> _WORK REQUIRED_
Read the lines below, and copy any that contain the string "More".

↓

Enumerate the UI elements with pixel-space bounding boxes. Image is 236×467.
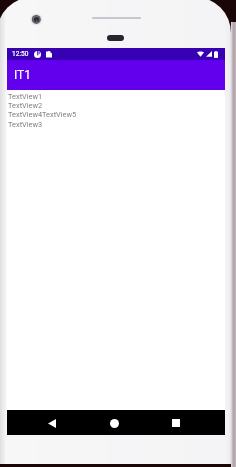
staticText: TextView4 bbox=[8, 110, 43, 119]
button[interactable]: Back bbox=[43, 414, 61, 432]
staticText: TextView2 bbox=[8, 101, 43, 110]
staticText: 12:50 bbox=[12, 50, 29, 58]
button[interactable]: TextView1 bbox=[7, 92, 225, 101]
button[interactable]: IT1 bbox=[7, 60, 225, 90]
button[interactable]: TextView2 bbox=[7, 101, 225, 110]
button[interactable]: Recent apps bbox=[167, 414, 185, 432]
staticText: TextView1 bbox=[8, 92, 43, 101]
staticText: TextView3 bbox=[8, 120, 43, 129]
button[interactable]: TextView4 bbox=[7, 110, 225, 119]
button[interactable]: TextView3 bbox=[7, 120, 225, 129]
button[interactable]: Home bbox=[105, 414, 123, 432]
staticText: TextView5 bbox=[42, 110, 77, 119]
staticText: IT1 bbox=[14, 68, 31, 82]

↑
↓

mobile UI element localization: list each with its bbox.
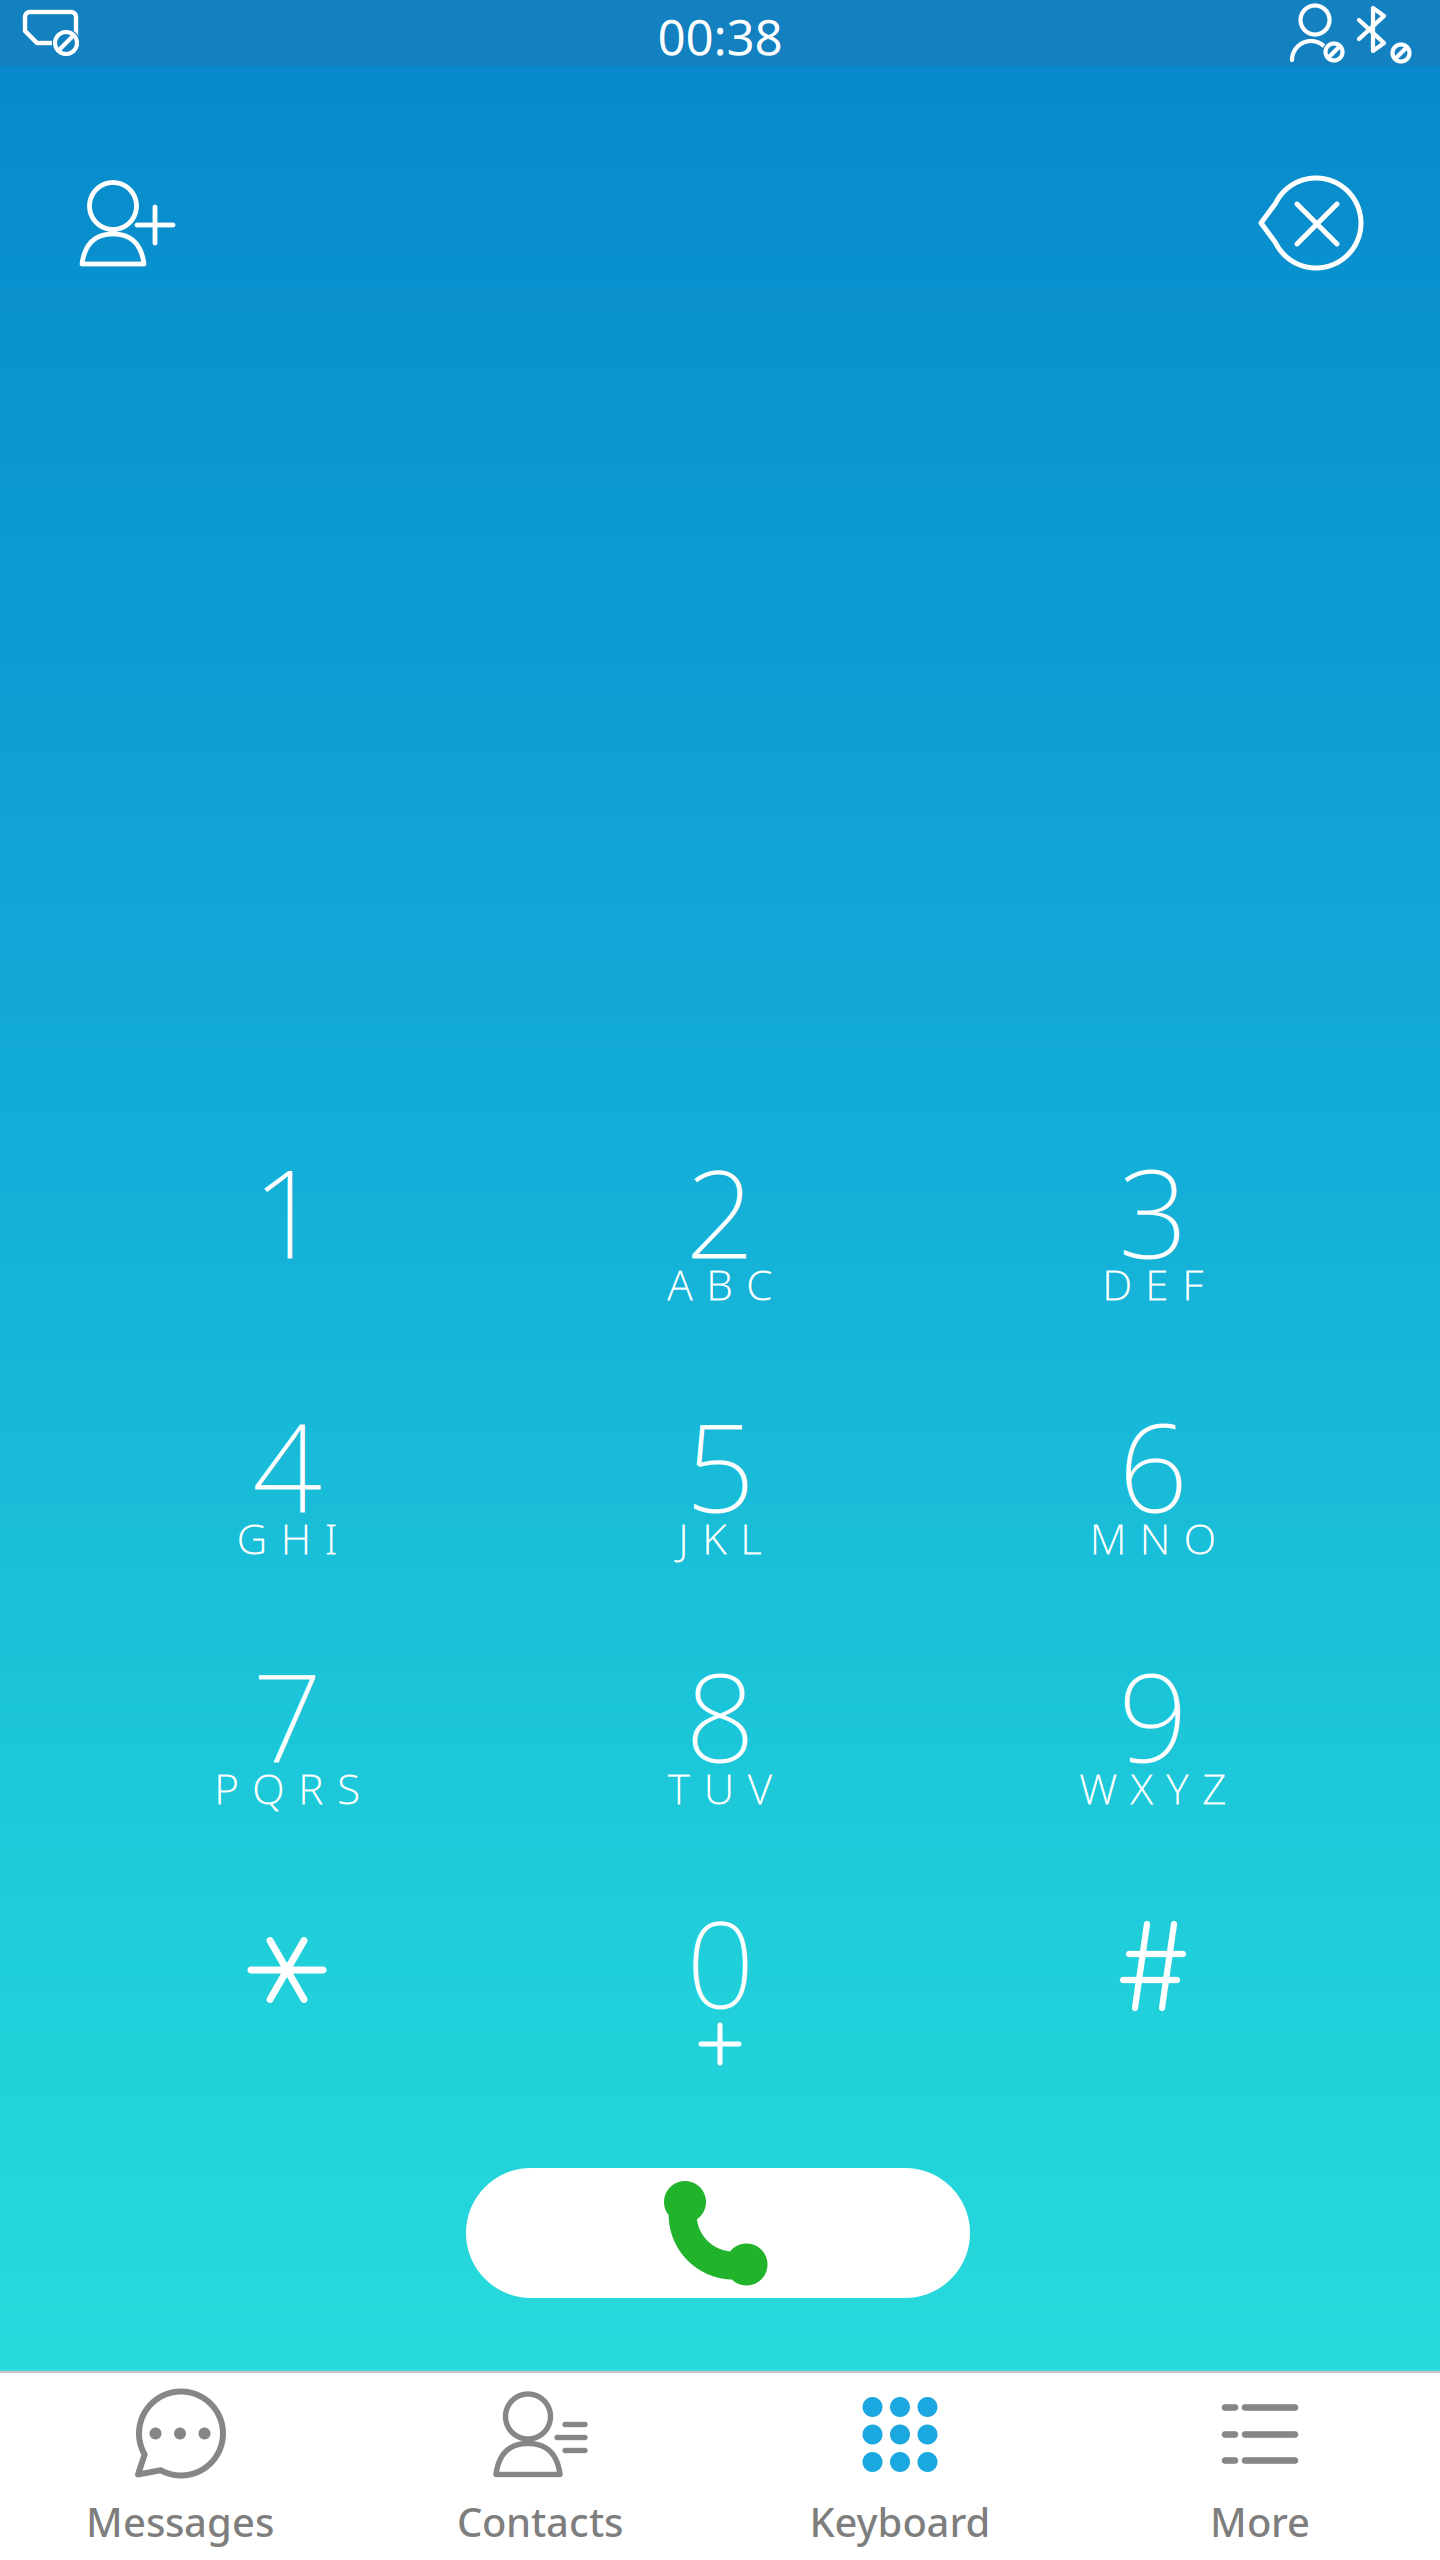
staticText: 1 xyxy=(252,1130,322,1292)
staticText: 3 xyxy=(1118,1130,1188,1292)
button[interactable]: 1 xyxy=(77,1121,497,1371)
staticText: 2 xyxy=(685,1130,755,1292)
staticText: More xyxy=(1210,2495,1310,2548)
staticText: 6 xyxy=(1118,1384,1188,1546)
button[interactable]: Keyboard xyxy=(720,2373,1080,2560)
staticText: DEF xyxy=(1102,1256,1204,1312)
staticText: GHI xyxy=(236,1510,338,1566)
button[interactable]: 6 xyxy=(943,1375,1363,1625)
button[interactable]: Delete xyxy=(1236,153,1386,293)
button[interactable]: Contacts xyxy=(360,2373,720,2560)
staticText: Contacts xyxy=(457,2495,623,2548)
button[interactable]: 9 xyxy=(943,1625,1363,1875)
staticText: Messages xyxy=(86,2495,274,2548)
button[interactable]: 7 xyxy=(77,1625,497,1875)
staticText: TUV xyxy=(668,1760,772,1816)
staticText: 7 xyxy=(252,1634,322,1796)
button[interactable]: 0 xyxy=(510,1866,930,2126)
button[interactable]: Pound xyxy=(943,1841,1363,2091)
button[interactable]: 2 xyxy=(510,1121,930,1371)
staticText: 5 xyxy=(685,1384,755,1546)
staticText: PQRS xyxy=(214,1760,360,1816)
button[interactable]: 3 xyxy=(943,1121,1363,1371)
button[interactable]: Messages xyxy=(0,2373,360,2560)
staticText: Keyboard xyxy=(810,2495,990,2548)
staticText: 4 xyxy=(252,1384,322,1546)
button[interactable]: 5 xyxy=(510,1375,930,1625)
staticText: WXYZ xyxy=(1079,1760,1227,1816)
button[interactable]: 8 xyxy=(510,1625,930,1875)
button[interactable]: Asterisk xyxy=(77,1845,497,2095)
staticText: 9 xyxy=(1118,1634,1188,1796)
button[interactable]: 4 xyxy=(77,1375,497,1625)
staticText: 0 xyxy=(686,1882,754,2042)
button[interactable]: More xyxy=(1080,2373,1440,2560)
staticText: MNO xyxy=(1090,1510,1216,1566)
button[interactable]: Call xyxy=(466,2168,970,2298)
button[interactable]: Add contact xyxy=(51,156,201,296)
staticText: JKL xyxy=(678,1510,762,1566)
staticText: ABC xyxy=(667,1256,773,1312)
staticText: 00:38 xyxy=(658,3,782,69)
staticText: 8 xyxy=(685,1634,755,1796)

↑

> _SOLUTION FOR THIS PROBLEM_
staticText: More xyxy=(1210,2495,1310,2548)
button[interactable]: More xyxy=(1080,2373,1440,2560)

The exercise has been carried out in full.